The moon had sharpened, become clearer, fully emerged from the clouds like a large, cold eye staring down on her.
It was a full moon.
She and Annie would be brought back again tonight – she found herself thinking, though it had not happened for three weeks (they must have been busy rehearsing) – when the crowds had left, accompanied by Hopeful and Faithful (she had recognized Papa’s “friend”), walking through the churned-up earth and the discarded candy wrappings (“Pilgrims! Pilgrims!”) to the Celestial City. Christian and Faithful had been led up and down in chains at Vanity Fair, and placed in a cage. Faithful had been put to death. First they scourged him, then they buffeted him, then they lanced his flesh with knives; after that they stoned him with stones, then pricked him with their swords; and last of all they burned him to ashes at the stake. This was the part of the performance that she had enjoyed the most. This was the part where she had struggled against a strong inclination to shout “Bravo!” and applaud enthusiastically.
Charlotte’s shaking intensified. She was doubled over, still holding Alice’s hand with one of her hands, but cupping her other hand over her mouth to stifle the frantic whooping sounds she was making.
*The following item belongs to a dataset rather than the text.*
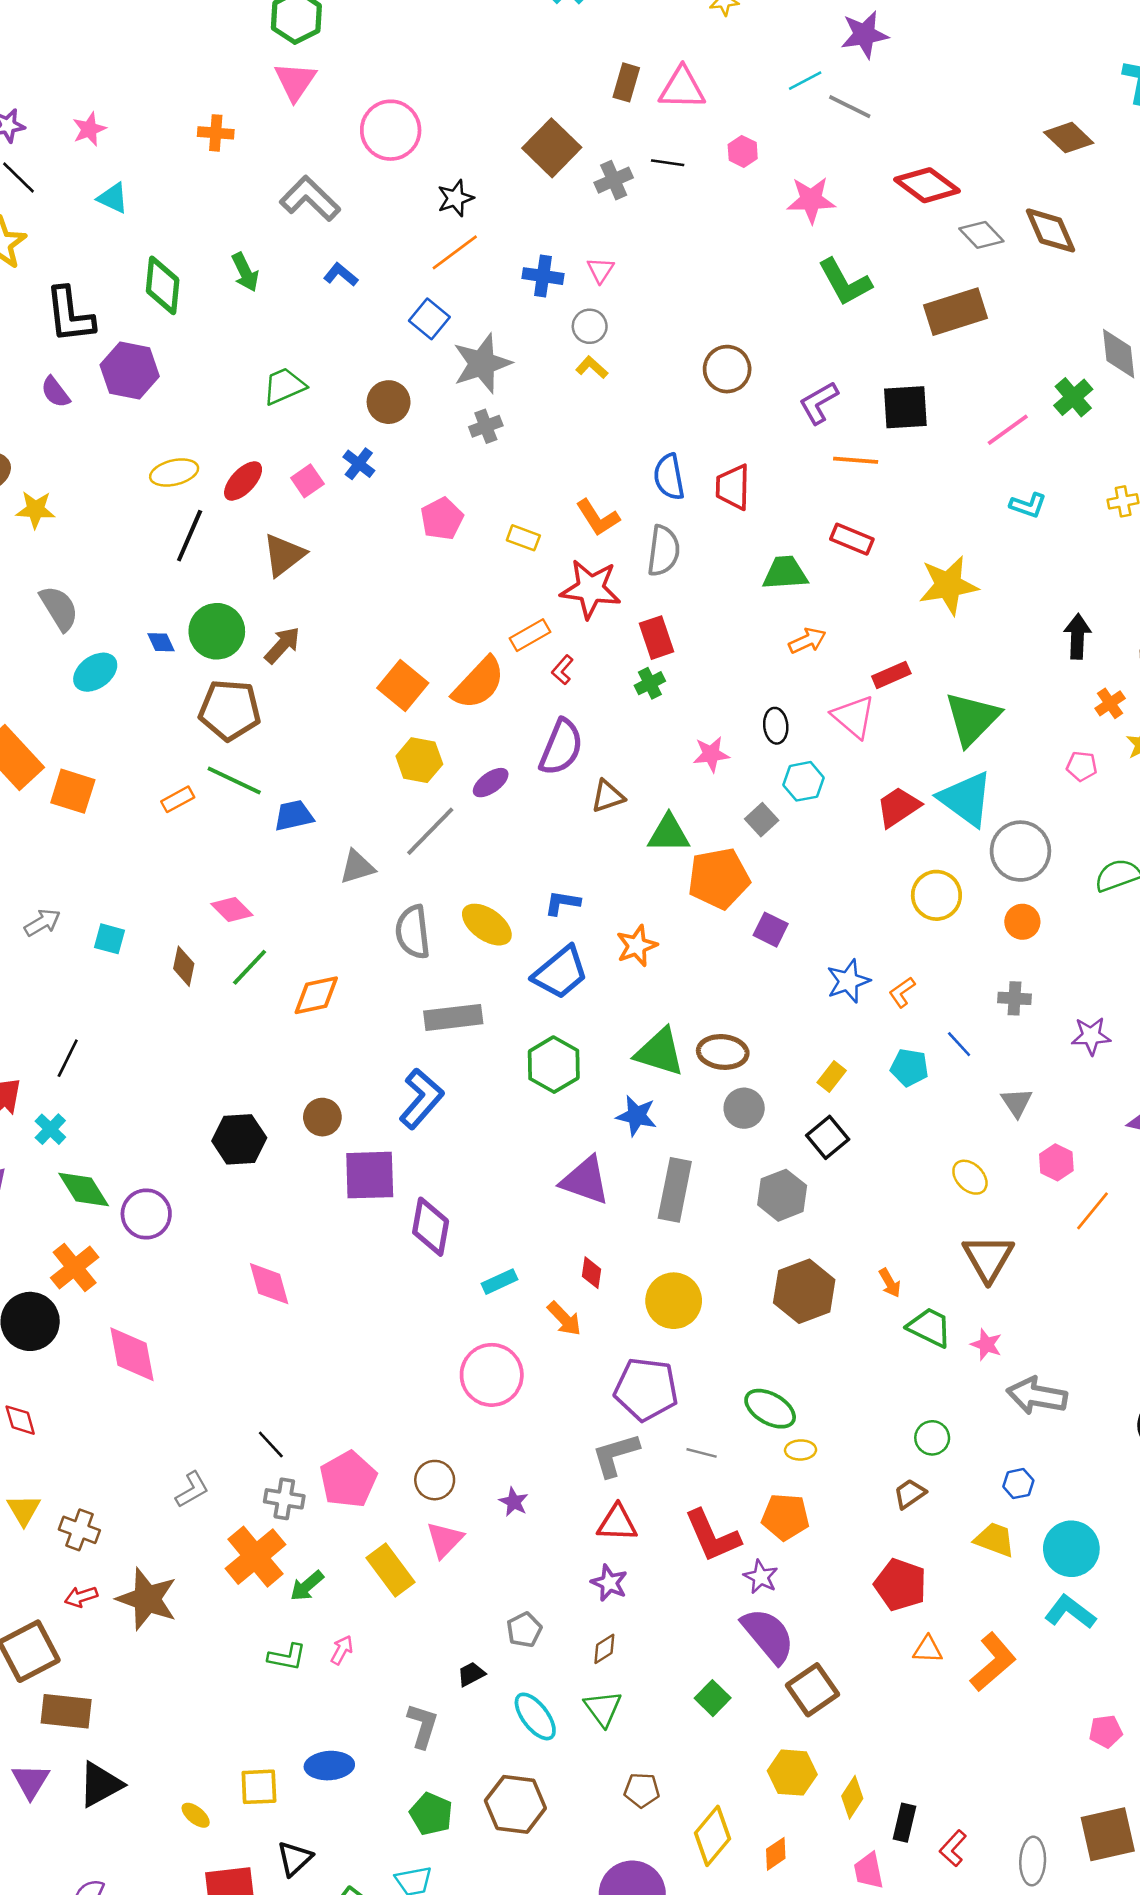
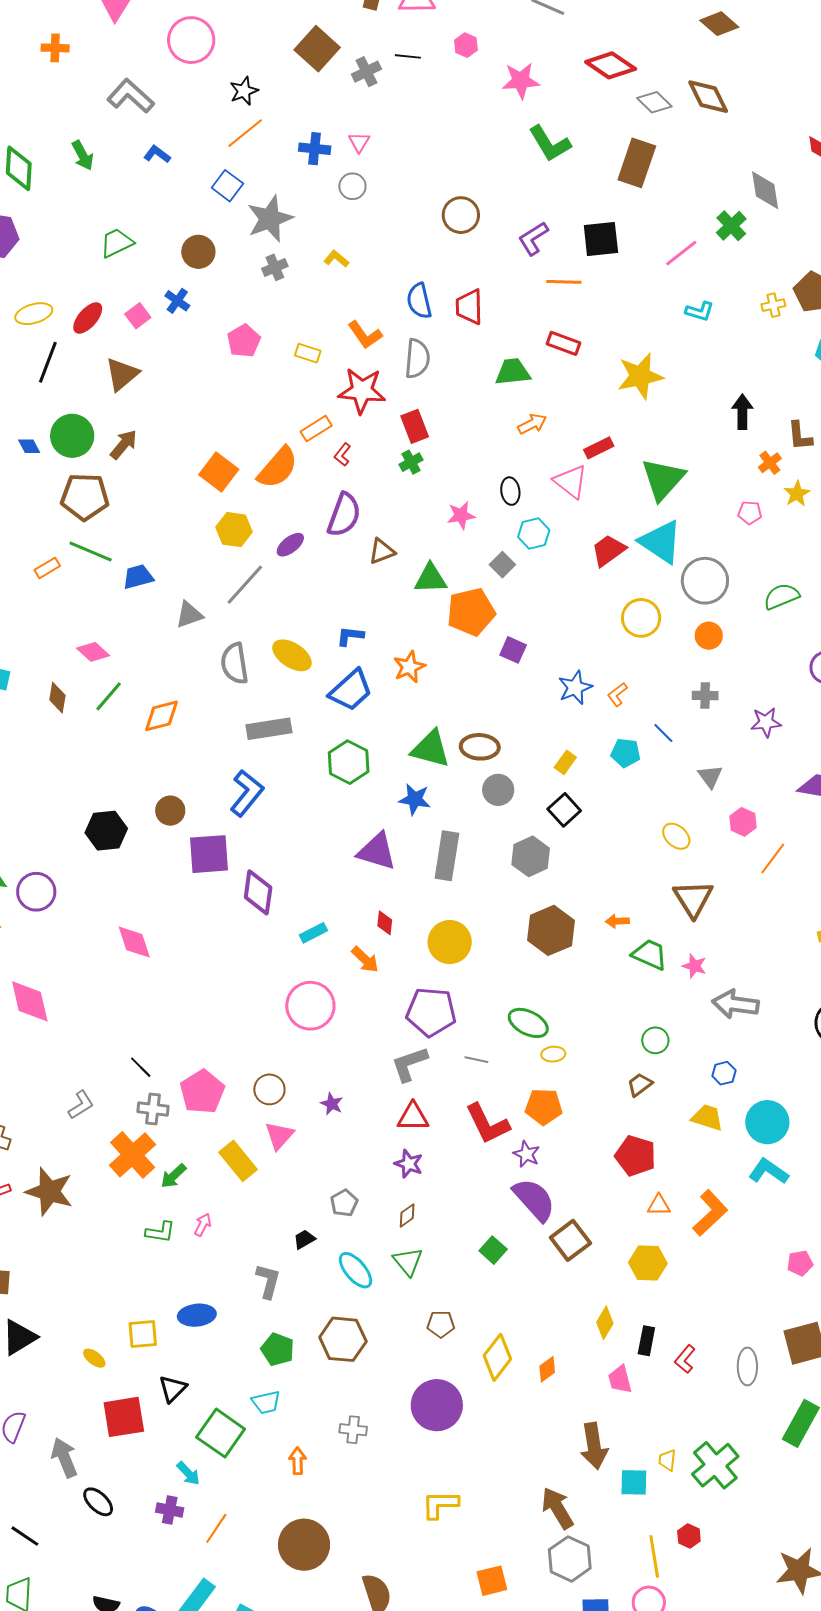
brown rectangle: (955, 312) -> (637, 163), turned -51
yellow L-shape: (592, 367) -> (336, 259), moved
orange arrow: (890, 1283) -> (617, 921), turned 120
yellow hexagon: (792, 1773) -> (648, 1263), moved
Alice looked at the moon, listened to the wind. There were things she ought to say in the Celestial City, things she ought to say wherever she was.
Every time I look at the full moon I shall think of you, Papa. For always.
She clutched Mama’s hand tighter.
If you tell anyone what has happened, the wind will get you. You cannot escape from the wind. You know that, don’t you? Wherever you try to go, whatever you try to do, the wind will always find you. Even a gentle wind, even a breeze, barely enough to ruffle the leaves on the trees.